Entering your CVV2 code when purchasing online products verifies that you are who you say you are. Under Visa regulations, merchants cannot store CVV2 codes in their databases.  This means any card numbers lost in a breach would be less useful. In this sense, a consumer is protected on both sides of a transaction, once when verifying the purchase, and then again in terms of breach or fraud security.

Address Verification System

Address Verification System, or AVS was designed by card issuers to aid in the detection of suspicious credit card transaction activity, and verify that the cardholder’s address info matches what the banks have on file. The service is provided as part of a credit card authorization for mail order/telephone order transactions (MOTO) or Internet e-commerce transactions.  A code is received with an authorization result that determines the level of accuracy of the address match. This verification helps secure the most favorable interchange rates for the merchant.

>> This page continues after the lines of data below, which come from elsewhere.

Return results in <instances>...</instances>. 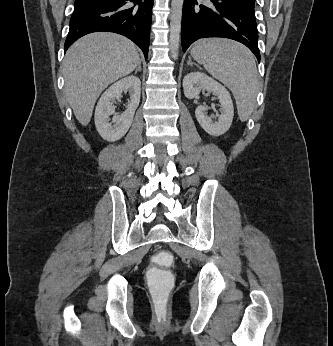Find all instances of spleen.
Returning a JSON list of instances; mask_svg holds the SVG:
<instances>
[{"label":"spleen","instance_id":"spleen-1","mask_svg":"<svg viewBox=\"0 0 333 346\" xmlns=\"http://www.w3.org/2000/svg\"><path fill=\"white\" fill-rule=\"evenodd\" d=\"M191 55L231 90L240 120H248L256 103L259 86L257 67L250 50L236 41L208 38L197 41Z\"/></svg>","mask_w":333,"mask_h":346}]
</instances>
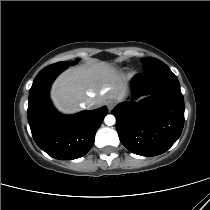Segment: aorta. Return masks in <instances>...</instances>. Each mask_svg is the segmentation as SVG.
Listing matches in <instances>:
<instances>
[{
    "instance_id": "aorta-1",
    "label": "aorta",
    "mask_w": 210,
    "mask_h": 210,
    "mask_svg": "<svg viewBox=\"0 0 210 210\" xmlns=\"http://www.w3.org/2000/svg\"><path fill=\"white\" fill-rule=\"evenodd\" d=\"M105 121V124L108 125V126H112L115 124L116 122V119L113 115H107L104 119Z\"/></svg>"
}]
</instances>
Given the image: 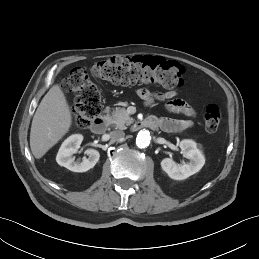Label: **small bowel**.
Returning <instances> with one entry per match:
<instances>
[{
	"label": "small bowel",
	"instance_id": "c3829d8e",
	"mask_svg": "<svg viewBox=\"0 0 259 259\" xmlns=\"http://www.w3.org/2000/svg\"><path fill=\"white\" fill-rule=\"evenodd\" d=\"M137 95L147 106H152L155 100H167L166 109L169 112L183 114L188 117V119L153 118L158 121L162 129L166 131H179L193 125L195 111L187 102L177 98L176 91L151 92L146 88H140L137 90Z\"/></svg>",
	"mask_w": 259,
	"mask_h": 259
}]
</instances>
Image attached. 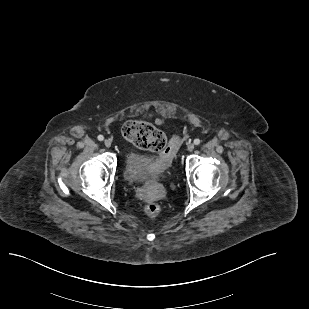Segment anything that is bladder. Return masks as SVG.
<instances>
[{"instance_id": "obj_1", "label": "bladder", "mask_w": 309, "mask_h": 309, "mask_svg": "<svg viewBox=\"0 0 309 309\" xmlns=\"http://www.w3.org/2000/svg\"><path fill=\"white\" fill-rule=\"evenodd\" d=\"M154 162V158L150 156L136 151H129L125 157L124 178L133 183L147 182L157 178L160 174L153 172L152 165Z\"/></svg>"}]
</instances>
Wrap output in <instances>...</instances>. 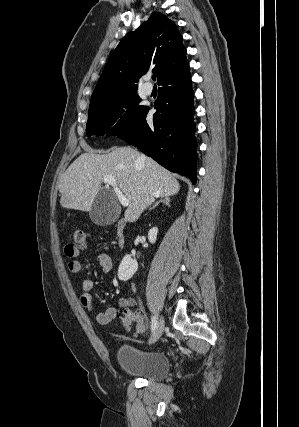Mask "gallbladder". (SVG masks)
I'll list each match as a JSON object with an SVG mask.
<instances>
[{
    "mask_svg": "<svg viewBox=\"0 0 299 427\" xmlns=\"http://www.w3.org/2000/svg\"><path fill=\"white\" fill-rule=\"evenodd\" d=\"M89 216L91 221L99 226L114 223L120 216L115 194L107 189H101L94 199Z\"/></svg>",
    "mask_w": 299,
    "mask_h": 427,
    "instance_id": "obj_1",
    "label": "gallbladder"
}]
</instances>
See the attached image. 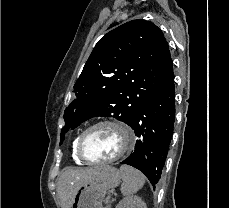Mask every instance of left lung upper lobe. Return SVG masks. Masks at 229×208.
<instances>
[{
  "label": "left lung upper lobe",
  "instance_id": "obj_1",
  "mask_svg": "<svg viewBox=\"0 0 229 208\" xmlns=\"http://www.w3.org/2000/svg\"><path fill=\"white\" fill-rule=\"evenodd\" d=\"M174 81L168 43L150 21H129L104 35L74 85L76 99L65 109L64 133L95 117L130 124L147 100Z\"/></svg>",
  "mask_w": 229,
  "mask_h": 208
}]
</instances>
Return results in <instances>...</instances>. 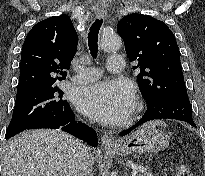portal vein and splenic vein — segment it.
I'll return each instance as SVG.
<instances>
[{"label": "portal vein and splenic vein", "instance_id": "obj_1", "mask_svg": "<svg viewBox=\"0 0 205 176\" xmlns=\"http://www.w3.org/2000/svg\"><path fill=\"white\" fill-rule=\"evenodd\" d=\"M137 172H138V168L134 167L133 170H132V176H136Z\"/></svg>", "mask_w": 205, "mask_h": 176}]
</instances>
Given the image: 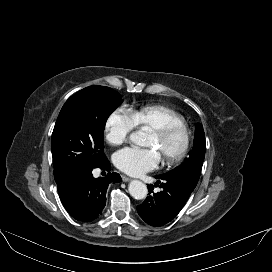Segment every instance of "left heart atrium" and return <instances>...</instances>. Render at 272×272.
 Returning a JSON list of instances; mask_svg holds the SVG:
<instances>
[{
    "instance_id": "left-heart-atrium-1",
    "label": "left heart atrium",
    "mask_w": 272,
    "mask_h": 272,
    "mask_svg": "<svg viewBox=\"0 0 272 272\" xmlns=\"http://www.w3.org/2000/svg\"><path fill=\"white\" fill-rule=\"evenodd\" d=\"M161 155L154 148H125L114 156L115 165L130 175H141L154 169L160 162Z\"/></svg>"
}]
</instances>
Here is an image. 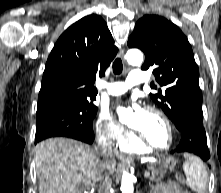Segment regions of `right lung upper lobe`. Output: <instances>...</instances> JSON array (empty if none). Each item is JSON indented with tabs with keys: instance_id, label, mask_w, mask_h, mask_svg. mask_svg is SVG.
<instances>
[{
	"instance_id": "obj_1",
	"label": "right lung upper lobe",
	"mask_w": 221,
	"mask_h": 193,
	"mask_svg": "<svg viewBox=\"0 0 221 193\" xmlns=\"http://www.w3.org/2000/svg\"><path fill=\"white\" fill-rule=\"evenodd\" d=\"M117 54L113 37L98 15L83 17L57 40L43 73L38 107L55 103H92L96 79Z\"/></svg>"
}]
</instances>
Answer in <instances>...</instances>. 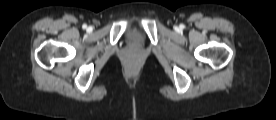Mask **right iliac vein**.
I'll use <instances>...</instances> for the list:
<instances>
[{"label": "right iliac vein", "instance_id": "obj_1", "mask_svg": "<svg viewBox=\"0 0 276 120\" xmlns=\"http://www.w3.org/2000/svg\"><path fill=\"white\" fill-rule=\"evenodd\" d=\"M89 30H92V28H91V27H89Z\"/></svg>", "mask_w": 276, "mask_h": 120}]
</instances>
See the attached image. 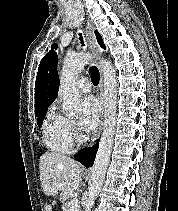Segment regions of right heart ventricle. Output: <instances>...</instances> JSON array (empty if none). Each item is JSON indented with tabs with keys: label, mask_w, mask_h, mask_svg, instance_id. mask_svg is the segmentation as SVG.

Visa, MasterCard, Discover, and American Express support this service, and when paired with a CVV confirmation the result is a secure, verified transaction. To verify a customer’s address, a merchant will need the cardholder’s billing ZIP code and the house or apartment number of the billing address.  The merchant does not need to enter in the street, city or state of the cardholder.  While AVS is not intended for use as absolute protection against suspicious transaction activity, it is an important step in securing non-face-to-face transactions. Host Merchant Services recommends to all merchants that they secure these types of orders with both AVS and CVV.